I am unable to fully. concur in the majority opinion in this case.
I concur in the conclusion reached that the statute authorizing the assignment of a Circuit Judge to act as Judge of a Criminal Court of Record is valid and that in the instant case Judge Jefferson B. Browne, a Circuit Judge, was vested with power and jurisdiction to act as Judge of the Criminal Court of Record in and for Dade County, Florida, at the time of the occurrence of the acts complained of.
I am unable to agree, however, that the acts set forth in the petition for citation for contempt which are alleged to have been acts of contempt of court are sufficient to constitute contempt.
The petition alleges the publication in a newspaper of two paragraphs, the first of which is as follows:
"Judge Jefferson B. Browne, former Chief Justice of the Supreme Court, was ordered to the Lewis trial by Governor Dave Sholtz and at first he saw nothing wrong with Pine's prosecuting his friends."
It is impossible for me to see in this paragraph any language which is susceptible as being construed as contemptuous. Certainly there could be nothing wrong per se about the act of a prosecuting attorney doing his duty as a prosecuting officer, though one of his friends happens to be the defendant under prosecution. If the prosecution office does his duty in a fearless and impartial manner, certainly there is nothing wrong in such conduct, regardless who the defendant may be. It might develop that a prosecuting attorney when called upon to prosecute his friend was not inclined *Page 18 
to do his full duty and then it might be that a Judge would see something wrong about that prosecution and use his power to correct that wrong. There is no reflection in that paragraph on either the Judge as such or the court.
The other paragraph is as follows:
"It was Judge Browne who presided at the trial of Pine himself a few years ago when the county solicitor was 'vindicated' on charges of improperly performing the duties of his office in connection with a slot machine scandal that brought about the suicide of former Sheriff Lehman."

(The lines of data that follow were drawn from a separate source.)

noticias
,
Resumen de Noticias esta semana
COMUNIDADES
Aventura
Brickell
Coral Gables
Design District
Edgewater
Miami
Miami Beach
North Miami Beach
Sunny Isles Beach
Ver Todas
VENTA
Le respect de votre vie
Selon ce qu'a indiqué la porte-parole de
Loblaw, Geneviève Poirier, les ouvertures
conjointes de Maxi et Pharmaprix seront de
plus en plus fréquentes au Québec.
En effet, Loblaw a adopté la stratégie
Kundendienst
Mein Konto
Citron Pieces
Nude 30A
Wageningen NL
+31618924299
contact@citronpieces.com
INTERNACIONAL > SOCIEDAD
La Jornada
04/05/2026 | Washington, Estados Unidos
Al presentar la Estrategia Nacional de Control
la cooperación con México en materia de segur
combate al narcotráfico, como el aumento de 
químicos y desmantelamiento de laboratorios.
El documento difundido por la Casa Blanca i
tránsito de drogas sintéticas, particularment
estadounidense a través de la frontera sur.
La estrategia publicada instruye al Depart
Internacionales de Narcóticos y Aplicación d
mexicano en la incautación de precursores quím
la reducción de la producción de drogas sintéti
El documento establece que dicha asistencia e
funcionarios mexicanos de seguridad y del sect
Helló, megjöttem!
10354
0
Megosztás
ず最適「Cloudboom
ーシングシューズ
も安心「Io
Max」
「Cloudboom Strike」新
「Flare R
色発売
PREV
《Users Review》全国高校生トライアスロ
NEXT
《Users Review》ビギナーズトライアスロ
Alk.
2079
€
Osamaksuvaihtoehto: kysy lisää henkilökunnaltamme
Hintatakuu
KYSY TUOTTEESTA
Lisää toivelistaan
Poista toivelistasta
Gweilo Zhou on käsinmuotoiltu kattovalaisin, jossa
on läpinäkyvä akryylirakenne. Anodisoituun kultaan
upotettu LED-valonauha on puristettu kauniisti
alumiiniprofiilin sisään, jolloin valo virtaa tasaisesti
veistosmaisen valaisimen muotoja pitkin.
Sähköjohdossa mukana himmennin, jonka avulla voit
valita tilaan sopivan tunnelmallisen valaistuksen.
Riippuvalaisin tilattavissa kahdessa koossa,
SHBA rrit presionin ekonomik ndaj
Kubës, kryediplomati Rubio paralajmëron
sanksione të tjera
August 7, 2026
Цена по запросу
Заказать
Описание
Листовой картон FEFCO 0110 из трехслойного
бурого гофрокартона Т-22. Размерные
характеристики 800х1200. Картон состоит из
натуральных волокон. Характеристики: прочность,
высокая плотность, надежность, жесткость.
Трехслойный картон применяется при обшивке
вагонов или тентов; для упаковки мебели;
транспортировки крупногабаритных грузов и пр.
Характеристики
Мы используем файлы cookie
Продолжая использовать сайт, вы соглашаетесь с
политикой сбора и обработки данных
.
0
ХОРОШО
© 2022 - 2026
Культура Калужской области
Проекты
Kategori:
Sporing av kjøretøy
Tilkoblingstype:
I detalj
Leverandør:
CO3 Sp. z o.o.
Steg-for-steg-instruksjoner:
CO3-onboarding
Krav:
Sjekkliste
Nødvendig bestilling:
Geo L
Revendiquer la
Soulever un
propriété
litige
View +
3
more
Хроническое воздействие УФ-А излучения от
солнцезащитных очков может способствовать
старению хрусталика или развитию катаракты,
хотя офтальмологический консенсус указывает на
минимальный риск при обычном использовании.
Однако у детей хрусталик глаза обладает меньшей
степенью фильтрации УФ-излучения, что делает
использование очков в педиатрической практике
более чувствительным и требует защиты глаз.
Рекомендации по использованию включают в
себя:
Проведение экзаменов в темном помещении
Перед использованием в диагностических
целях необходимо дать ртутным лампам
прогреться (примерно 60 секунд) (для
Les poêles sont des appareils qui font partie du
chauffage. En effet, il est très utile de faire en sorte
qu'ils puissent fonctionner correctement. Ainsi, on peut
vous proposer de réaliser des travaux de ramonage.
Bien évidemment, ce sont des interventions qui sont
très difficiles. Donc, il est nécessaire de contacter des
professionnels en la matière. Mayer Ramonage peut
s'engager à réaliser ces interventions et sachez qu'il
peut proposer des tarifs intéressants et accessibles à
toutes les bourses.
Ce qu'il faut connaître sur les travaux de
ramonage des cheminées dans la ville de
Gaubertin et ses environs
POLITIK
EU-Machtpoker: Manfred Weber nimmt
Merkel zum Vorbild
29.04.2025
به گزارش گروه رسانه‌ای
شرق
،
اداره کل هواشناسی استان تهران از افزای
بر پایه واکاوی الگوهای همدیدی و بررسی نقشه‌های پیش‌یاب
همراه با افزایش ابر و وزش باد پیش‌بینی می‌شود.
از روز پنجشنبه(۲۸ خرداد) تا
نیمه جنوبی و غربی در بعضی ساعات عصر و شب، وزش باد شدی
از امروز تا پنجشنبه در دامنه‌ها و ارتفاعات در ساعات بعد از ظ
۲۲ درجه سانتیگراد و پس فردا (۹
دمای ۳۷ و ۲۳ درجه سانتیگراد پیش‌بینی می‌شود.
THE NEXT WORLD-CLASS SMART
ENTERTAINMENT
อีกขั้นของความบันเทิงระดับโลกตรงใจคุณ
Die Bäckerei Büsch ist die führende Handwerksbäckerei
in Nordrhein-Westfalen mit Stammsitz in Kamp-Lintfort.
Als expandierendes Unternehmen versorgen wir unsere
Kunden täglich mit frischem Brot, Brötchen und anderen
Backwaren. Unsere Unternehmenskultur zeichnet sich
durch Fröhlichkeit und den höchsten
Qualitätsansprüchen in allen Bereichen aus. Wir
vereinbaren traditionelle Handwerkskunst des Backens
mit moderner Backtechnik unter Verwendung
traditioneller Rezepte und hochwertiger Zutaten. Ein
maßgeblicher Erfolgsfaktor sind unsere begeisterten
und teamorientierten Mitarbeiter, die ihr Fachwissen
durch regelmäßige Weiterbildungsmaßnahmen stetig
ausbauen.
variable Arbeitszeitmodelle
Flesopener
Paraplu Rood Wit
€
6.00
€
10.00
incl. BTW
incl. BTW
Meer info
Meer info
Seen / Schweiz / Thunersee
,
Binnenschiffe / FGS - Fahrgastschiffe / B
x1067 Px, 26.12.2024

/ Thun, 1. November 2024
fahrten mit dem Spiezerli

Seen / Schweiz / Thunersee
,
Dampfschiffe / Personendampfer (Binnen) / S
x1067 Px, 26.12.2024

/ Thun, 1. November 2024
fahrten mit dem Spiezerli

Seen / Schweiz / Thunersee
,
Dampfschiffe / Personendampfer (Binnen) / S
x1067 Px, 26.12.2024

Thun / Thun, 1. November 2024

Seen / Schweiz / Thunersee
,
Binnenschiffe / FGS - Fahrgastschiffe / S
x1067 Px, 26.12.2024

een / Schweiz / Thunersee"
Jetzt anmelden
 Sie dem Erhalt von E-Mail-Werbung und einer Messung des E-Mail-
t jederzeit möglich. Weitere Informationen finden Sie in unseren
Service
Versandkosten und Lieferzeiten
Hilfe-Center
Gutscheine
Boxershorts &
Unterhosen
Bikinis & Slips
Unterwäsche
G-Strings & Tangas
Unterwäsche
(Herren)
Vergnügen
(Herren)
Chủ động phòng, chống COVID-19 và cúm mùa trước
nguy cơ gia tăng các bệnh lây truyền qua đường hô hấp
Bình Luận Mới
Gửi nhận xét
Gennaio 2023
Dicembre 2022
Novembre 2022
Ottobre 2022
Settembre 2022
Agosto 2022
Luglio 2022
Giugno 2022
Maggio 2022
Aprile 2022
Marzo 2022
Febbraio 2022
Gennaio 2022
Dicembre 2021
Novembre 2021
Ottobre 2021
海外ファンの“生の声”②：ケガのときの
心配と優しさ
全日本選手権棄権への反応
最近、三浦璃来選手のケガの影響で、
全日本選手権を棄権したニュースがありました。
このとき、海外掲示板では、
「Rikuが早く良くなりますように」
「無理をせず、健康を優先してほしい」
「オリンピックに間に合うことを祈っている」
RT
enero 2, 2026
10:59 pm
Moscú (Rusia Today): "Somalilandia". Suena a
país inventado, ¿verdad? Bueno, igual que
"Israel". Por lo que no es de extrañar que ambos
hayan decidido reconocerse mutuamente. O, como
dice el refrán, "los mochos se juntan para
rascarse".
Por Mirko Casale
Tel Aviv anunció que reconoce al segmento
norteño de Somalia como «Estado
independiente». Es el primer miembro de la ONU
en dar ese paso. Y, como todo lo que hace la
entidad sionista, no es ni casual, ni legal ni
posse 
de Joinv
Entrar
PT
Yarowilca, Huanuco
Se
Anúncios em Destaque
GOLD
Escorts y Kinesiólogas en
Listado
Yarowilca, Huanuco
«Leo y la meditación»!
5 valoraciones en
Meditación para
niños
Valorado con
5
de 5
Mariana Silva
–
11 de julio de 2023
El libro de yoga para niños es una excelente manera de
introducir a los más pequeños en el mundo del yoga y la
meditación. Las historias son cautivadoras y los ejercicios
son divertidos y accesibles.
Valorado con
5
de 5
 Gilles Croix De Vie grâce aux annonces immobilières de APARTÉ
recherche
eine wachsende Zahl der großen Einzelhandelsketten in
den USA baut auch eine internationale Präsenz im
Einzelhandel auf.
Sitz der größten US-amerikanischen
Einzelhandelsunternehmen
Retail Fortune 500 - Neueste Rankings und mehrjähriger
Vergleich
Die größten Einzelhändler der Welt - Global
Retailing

I find nothing in this paragraph which could be construed as contempt of court. Perhaps the statement contained in this paragraph was not true. Perhaps, as is shown by the answer, that it was another Judge Browne who officiated at the Pine trial referred to, but there is nothing in this paragraph which expresses the thought or insinuates that there was any improper conduct on the part of the trial judge who officiated at that trial and one must draw heavily upon one's imagination to reach the conclusion that the language used carried an insinuation of improper conduct on the part of the trial judge. Certainly to say that a particular judge presided at a trial wherein someone accused of some crime was vindicated is no reflection upon the trial judge. The most honorable, fair and fearless judges of our country have presided with dignity and unquestioned integrity and ability in trials wherein persons charged with the most heinous offenses have been vindicated of the charges upon which they were being tried and this will continue to happen. Sometimes the guilty will be vindicated. Sometimes the innocent may not be vindicated but may be convicted and either may occur without any improper conduct on the part of the trial judge.
I feel very strongly that the respect due to courts of the *Page 19 
land must be upheld; that contemptuous conduct should be punished and that there is a limit to the freedom which may be exercised by the press in unwarranted criticisms of judges and of the courts, but I think that if the respect which should be accorded to the courts is upheld that the courts must not fall in the error of arbitrarily adjudging acts to have been perpetrated in contempt of court when there is no basis in fact for such adjudication.
The majority opinion, referring to the two paragraphs above quoted, says: "Such admitted published words are not ambiguous." It then says that such words "are necessarily contemptuous of the court in its process."
I agree that the published words are not ambiguous. They contain no veiled insinuation. They merely state two propositions as facts. I think it is immaterial whether the statements are true or untrue. There is nothing in either of them which reflects upon the ability or the dignity or the integrity either of the trial judge as a man, or as a judge, nor do they reflect upon the court as an institution.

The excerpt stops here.